Obviously, the bigger the market, the better the pay (and the smaller, the worse). When you get up in the top 30-40 markets, an editor can expect a pretty decent salary, especially if it is a network station with a large staff in a competitive news market... it might even be a union job, depending on the particular station and market.
On the other end of the spectrum, if it is a very small market (say, DMA 100+), a mom-and-pop station, say Fox instead of one of the big three, in a city that only has a couple of stations and the news market isn't very competitive, then unfotunately a news editor is probably going to be little more than a minimum-wage job, populated by kids trying to "get in the business."
I don't know where exactly you are talking about, but unfortunately I think most of the markets in Virginia are relatively smallish... the Hampton Roads market is in the 40s, which is decent sized... but I think the next biggest market will be Richmond... which is in the 90s and that's beginning to get into small-market territory.
Fantastic Plastic Entertainment, Inc.
I have to agree with Todd, you might be thinkin' a bit to high of salary range. Especially if the DMA for your market is 100+. My DMA market is in the 150-160's and the News Editors we have are roughly earning $20,000 to $30,000; depending on talent, experience, education.
Most of the news staff we have are fresh out of college and this is their first paying job in the TV. Although these newbies are green, they cut their teeth in these small markets before fine-tuning their skills and moving onto bigger, better things. (I know of several reporter and photographer friends who have climbed the Market Ladder and now are anchors, reporters, and photographers in in top 40 markets.)
But on the otherhand, small markets are a great place to learn other skills that will expand your talents. All of our editors know how to shoot news stories, write VOs and VoSOTs, run cameras and audio for multi-camera live shots, become voice talent for commercials and promotions and assist in other duties (like cheap actors in commercials). This learning other skills has promoted editors to producers and producers to reporters.

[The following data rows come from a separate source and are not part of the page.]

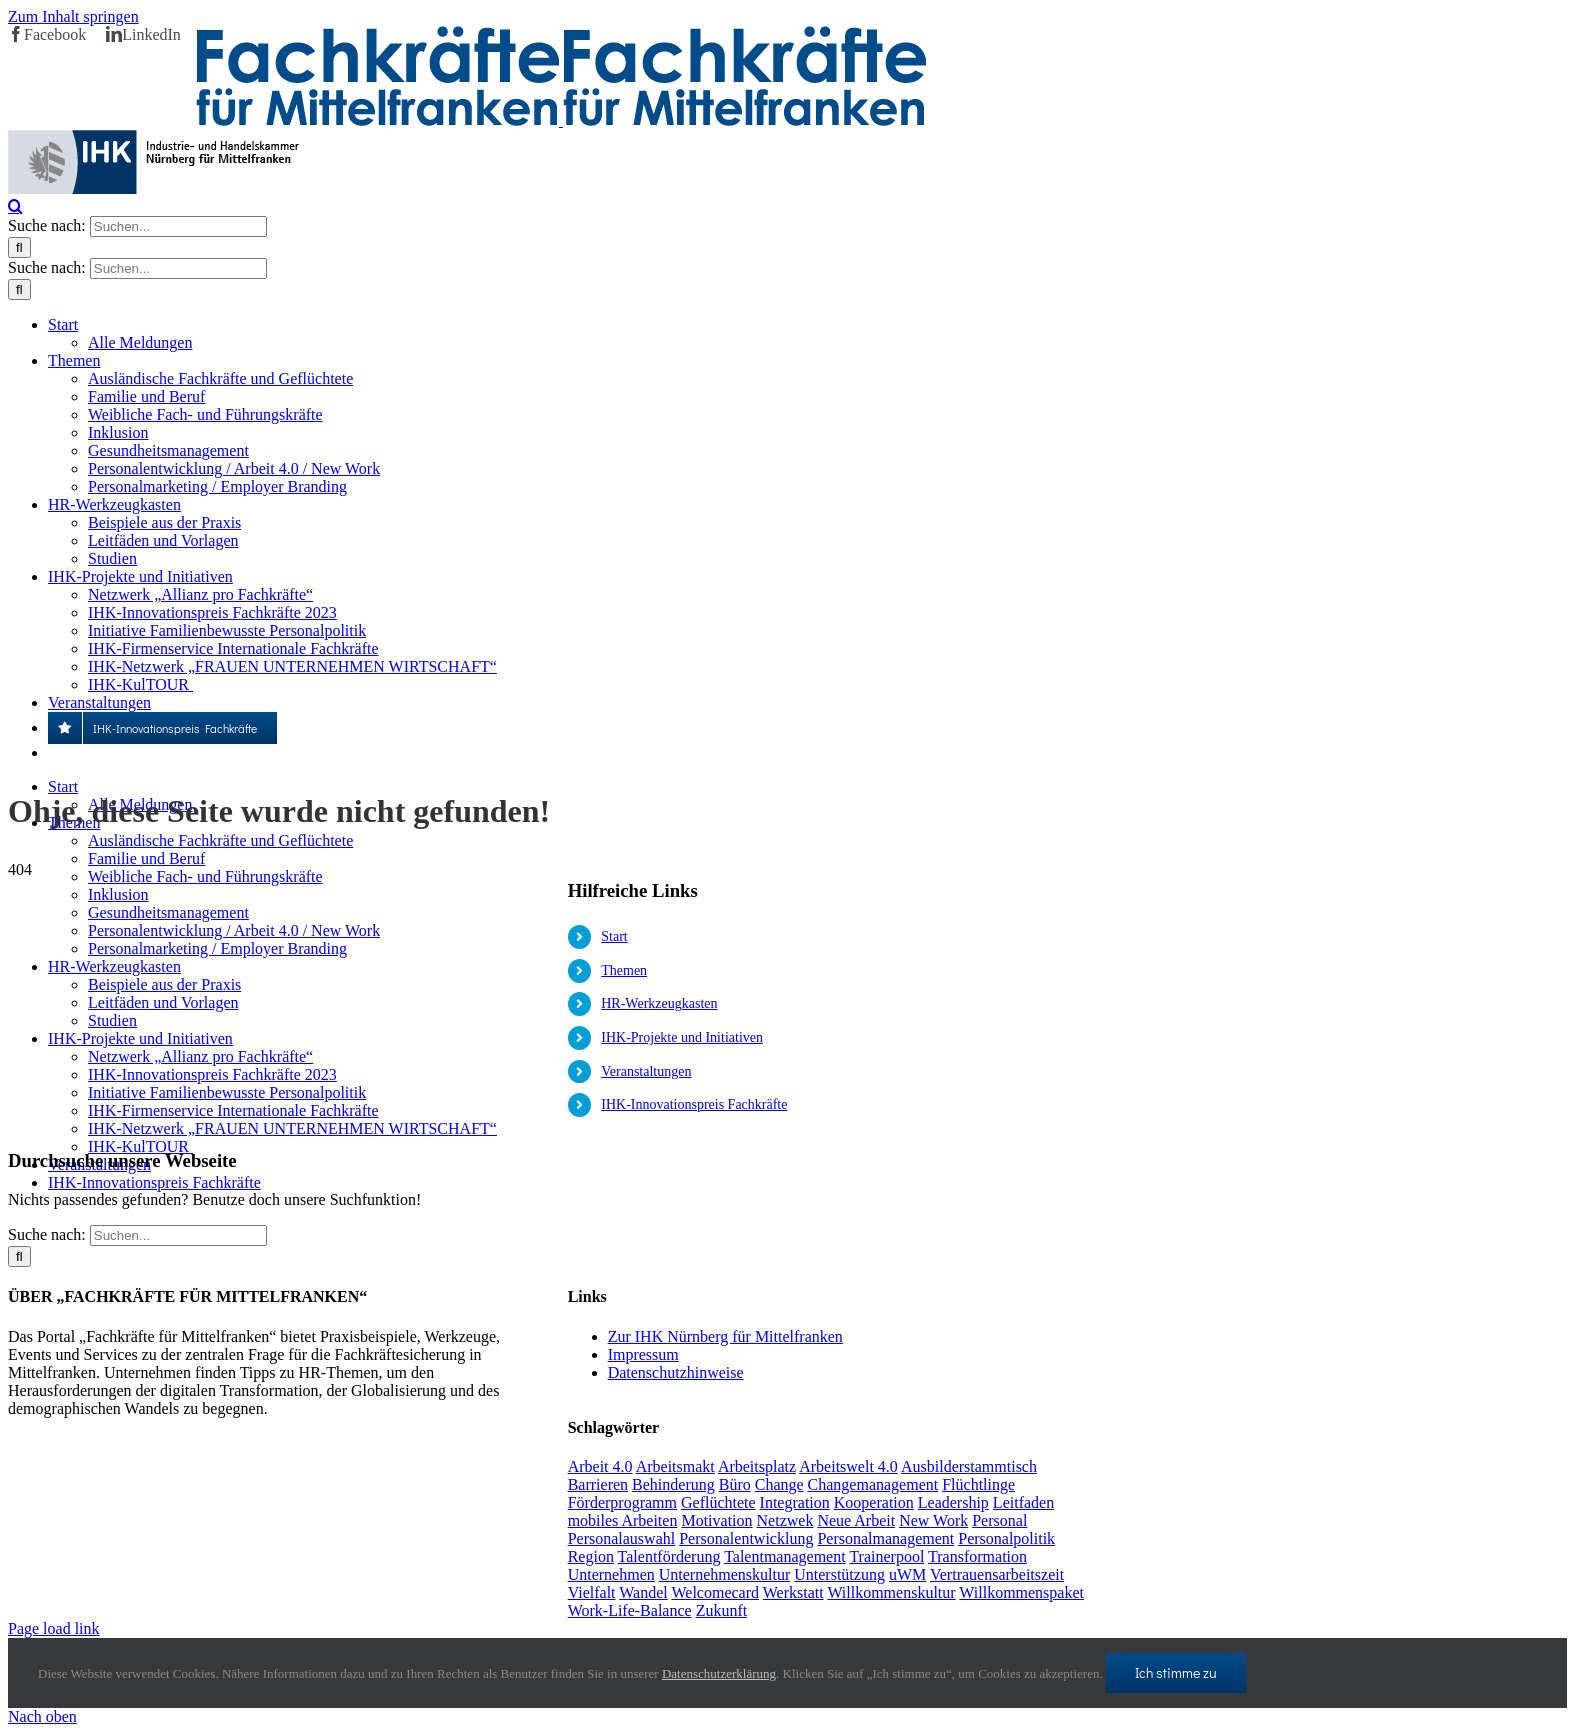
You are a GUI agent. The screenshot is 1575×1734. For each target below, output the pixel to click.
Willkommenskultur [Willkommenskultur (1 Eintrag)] (891, 1592)
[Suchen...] (178, 226)
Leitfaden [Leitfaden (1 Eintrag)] (1023, 1502)
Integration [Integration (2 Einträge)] (795, 1502)
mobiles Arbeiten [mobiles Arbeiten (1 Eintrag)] (623, 1520)
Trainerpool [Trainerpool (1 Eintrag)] (886, 1556)
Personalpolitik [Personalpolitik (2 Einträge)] (1006, 1538)
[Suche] (19, 247)
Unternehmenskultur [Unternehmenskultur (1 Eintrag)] (725, 1574)
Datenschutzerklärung (719, 1673)
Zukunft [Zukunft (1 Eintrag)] (722, 1610)
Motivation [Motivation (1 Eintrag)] (716, 1520)
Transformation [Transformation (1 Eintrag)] (977, 1556)
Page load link (54, 1628)
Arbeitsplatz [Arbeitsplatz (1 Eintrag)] (757, 1466)
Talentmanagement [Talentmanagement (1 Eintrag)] (785, 1556)
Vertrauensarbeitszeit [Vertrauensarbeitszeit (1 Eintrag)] (997, 1574)
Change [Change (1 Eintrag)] (779, 1484)
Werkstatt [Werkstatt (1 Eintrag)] (793, 1592)
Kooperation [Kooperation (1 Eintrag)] (874, 1502)
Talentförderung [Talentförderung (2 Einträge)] (669, 1556)
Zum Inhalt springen (73, 16)
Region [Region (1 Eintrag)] (591, 1556)
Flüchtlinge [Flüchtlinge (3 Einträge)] (978, 1484)
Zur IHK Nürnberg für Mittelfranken (725, 1336)
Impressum (643, 1354)
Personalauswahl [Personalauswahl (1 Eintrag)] (622, 1538)
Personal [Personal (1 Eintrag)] (999, 1520)
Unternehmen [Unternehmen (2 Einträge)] (611, 1574)
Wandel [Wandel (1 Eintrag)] (643, 1592)
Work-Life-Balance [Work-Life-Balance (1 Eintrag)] (630, 1610)
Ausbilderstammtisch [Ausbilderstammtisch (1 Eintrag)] (969, 1466)
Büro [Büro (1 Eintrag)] (735, 1484)
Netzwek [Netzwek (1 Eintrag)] (785, 1520)
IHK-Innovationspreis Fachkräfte (694, 1104)
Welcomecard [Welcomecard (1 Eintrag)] (715, 1592)
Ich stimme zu (1176, 1672)
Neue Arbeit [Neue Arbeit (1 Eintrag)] (856, 1520)
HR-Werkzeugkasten (659, 1003)
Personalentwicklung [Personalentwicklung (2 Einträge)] (746, 1538)
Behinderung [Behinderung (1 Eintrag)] (673, 1484)
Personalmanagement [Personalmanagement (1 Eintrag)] (885, 1538)
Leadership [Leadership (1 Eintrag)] (953, 1502)
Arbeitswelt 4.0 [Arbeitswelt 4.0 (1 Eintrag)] (848, 1466)
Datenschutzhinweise (676, 1372)
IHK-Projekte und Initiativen (682, 1037)
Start (614, 936)
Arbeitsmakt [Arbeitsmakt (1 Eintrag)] (675, 1466)
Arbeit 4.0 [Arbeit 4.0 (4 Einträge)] (600, 1466)
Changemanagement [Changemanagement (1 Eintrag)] (873, 1484)
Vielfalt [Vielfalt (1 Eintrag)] (592, 1592)
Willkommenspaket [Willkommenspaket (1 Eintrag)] (1021, 1592)
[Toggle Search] (15, 206)
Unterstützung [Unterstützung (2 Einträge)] (839, 1574)
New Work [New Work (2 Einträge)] (933, 1520)
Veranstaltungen (646, 1071)
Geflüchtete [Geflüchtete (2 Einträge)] (718, 1502)
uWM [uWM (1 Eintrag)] (907, 1574)
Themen (624, 970)
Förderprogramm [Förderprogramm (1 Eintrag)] (622, 1502)
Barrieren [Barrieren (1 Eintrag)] (598, 1484)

Heck, I started as a Part-time Editor/Photog at my first station. Learned how to shoot and developed an eye for great shots and then got a job as a FT News Photographer at a bigger market. Did that for a year and when I wasn't shooting news packages, I sat with Promotions and learned graphic design and effects. Which lead to me getting a job as a Creative Service Producer making commercials for local business.
Because I worked in smaller DMA markets stations, I am well versed in lots of different categories of TV and different software/hardware. (Which comes in real handy when you are trying to get get logos that were created in photoshop to work with your news ticker software.)
Sorry, guess I got to rambling a bit. But what smaller TV stations lack in pay they make up in more opportunities to learn other skills and other departments. Just don't be too shocked when the salary issues comes up in the interview and starting pay is $10/hr for the position.
One other note, look at where the tv station stands in competition with the other tv stations in that market. If its leading in that market, chances are they understand the value of hiring talented professionals and compensating them so that their station stays #1.
Hope this helps,
Nate, hope your sitting down for this. Im in the top 40 market (37-40) Competitive starting rate for an editor with 1 yr exp is 20k.... very lousy if you ask me. Its completely different in the post production world. In the news world editors are the bottom of the barrel.